Welcome to the central repository for the ODSC West 2024 Hackathon with NVIDIA!
❔ For more information on the hackathon itself, check out this webpage or this FAQ. ❔
Your goal in this Hackathon is to train google/gemma-2-2b
using PEFT LoRA on a legal tag-classification task. You'll be using the Law-StackExchange as the base dataset for this task.
You will use NeMo Curator to curate data and NeMo FW to customize it and then evaluate your model!
You are free to:
- Modify training hyperparameters
- Modify, Augment (with SDG, etc) the training dataset
- Modify the NeMo Curator curation pipeline
Your (or your team's) scores will be based on multi-label F1 scores, determined by comparing your generated predictions on the submission dataset against the held-out labels.
In case of the ties, we will be using the videos you submitted to gauge your understanding of the data, NeMo curator, and NeMo framework:
- Understanding the data and usage of the NeMo Curator
- Deep understanding of data processing pipeline. Usage of the most relevant data processing steps.
- Understanding the fine-tuning and usage of the NeMo framework
- Excellent grasp of fine-tuning techniques and using various hyperparameters for optimal model accuracy and customization.
The repository will guide you through a boilerplate example of NeMo Curator curation pipelines and NeMo FW customization, model loading, and inference.

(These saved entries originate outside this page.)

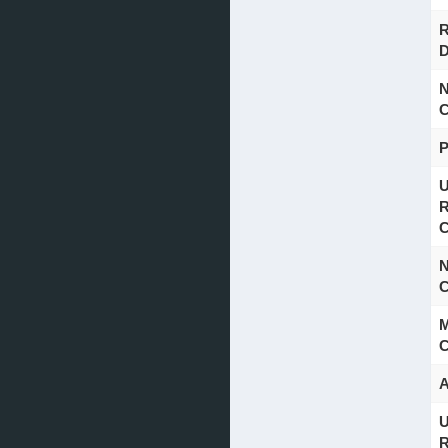
R
D
N
C
U
R
C
N
C
M
C
A
U
R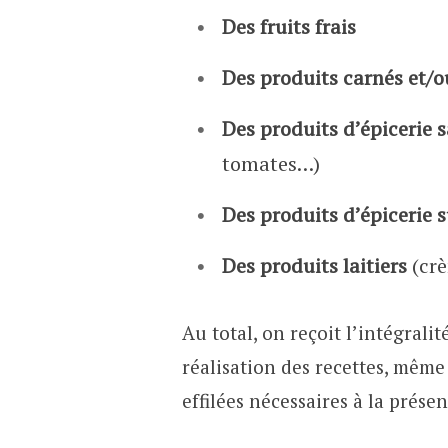
Des fruits frais
Des produits carnés et/o
Des produits d’épicerie s
tomates…)
Des produits d’épicerie 
Des produits laitiers
(crè
Au total, on reçoit l’intégrali
réalisation des recettes, même
effilées nécessaires à la prés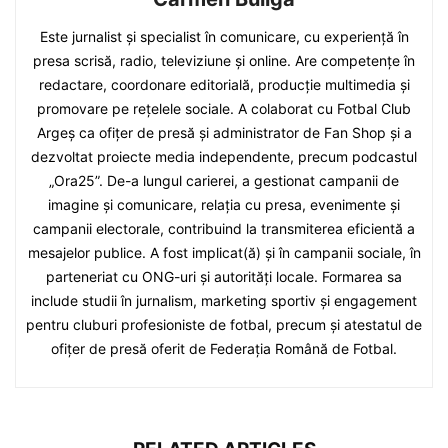
Este jurnalist și specialist în comunicare, cu experiență în
presa scrisă, radio, televiziune și online. Are competențe în
redactare, coordonare editorială, producție multimedia și
promovare pe rețelele sociale. A colaborat cu Fotbal Club
Argeș ca ofițer de presă și administrator de Fan Shop și a
dezvoltat proiecte media independente, precum podcastul
„Ora25”. De-a lungul carierei, a gestionat campanii de
imagine și comunicare, relația cu presa, evenimente și
campanii electorale, contribuind la transmiterea eficientă a
mesajelor publice. A fost implicat(ă) și în campanii sociale, în
parteneriat cu ONG-uri și autorități locale. Formarea sa
include studii în jurnalism, marketing sportiv și engagement
pentru cluburi profesioniste de fotbal, precum și atestatul de
ofițer de presă oferit de Federația Română de Fotbal.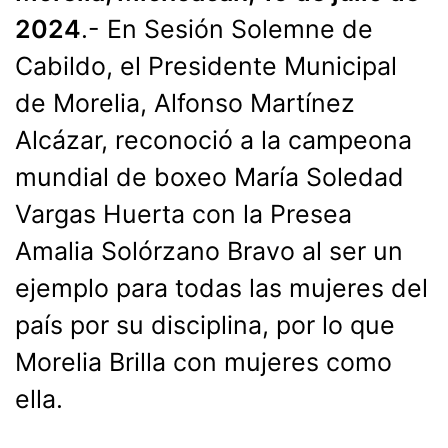
2024
.- En Sesión Solemne de
Cabildo, el Presidente Municipal
de Morelia, Alfonso Martínez
Alcázar, reconoció a la campeona
mundial de boxeo María Soledad
Vargas Huerta con la Presea
Amalia Solórzano Bravo al ser un
ejemplo para todas las mujeres del
país por su disciplina, por lo que
Morelia Brilla con mujeres como
ella.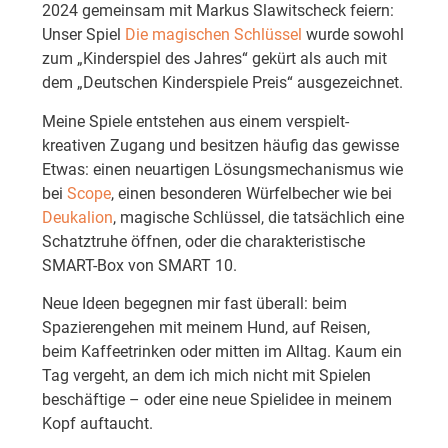
2024 gemeinsam mit Markus Slawitscheck feiern:
Unser Spiel
Die magischen Schlüssel
wurde sowohl
zum „Kinderspiel des Jahres“ gekürt als auch mit
dem „Deutschen Kinderspiele Preis“ ausgezeichnet.
Meine Spiele entstehen aus einem verspielt-
kreativen Zugang und besitzen häufig das gewisse
Etwas: einen neuartigen Lösungsmechanismus wie
bei
Scope
, einen besonderen Würfelbecher wie bei
Deukalion
, magische Schlüssel, die tatsächlich eine
Schatztruhe öffnen, oder die charakteristische
SMART-Box von SMART 10.
Neue Ideen begegnen mir fast überall: beim
Spazierengehen mit meinem Hund, auf Reisen,
beim Kaffeetrinken oder mitten im Alltag. Kaum ein
Tag vergeht, an dem ich mich nicht mit Spielen
beschäftige – oder eine neue Spielidee in meinem
Kopf auftaucht.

There are a total of three Jupyter Notebooks to work through:
- This notebook will take you through the downloading, processing, and then curating the target dataset
- This notebook will download the model and convert it to a NeMo FW compatible format
- This notebook will go through how to fine-tune the model using PEFT LoRA, and then how to generate submission responses
You must submit (according to this form) in a SINGLE Google Drive:
- Your predicted tag submission
.JSONL
file. - Your LoRA Adapters
- Your notebooks (with outputs)
- A 3min. video explaining your process (code walkthrough not required).
Have fun! 🎉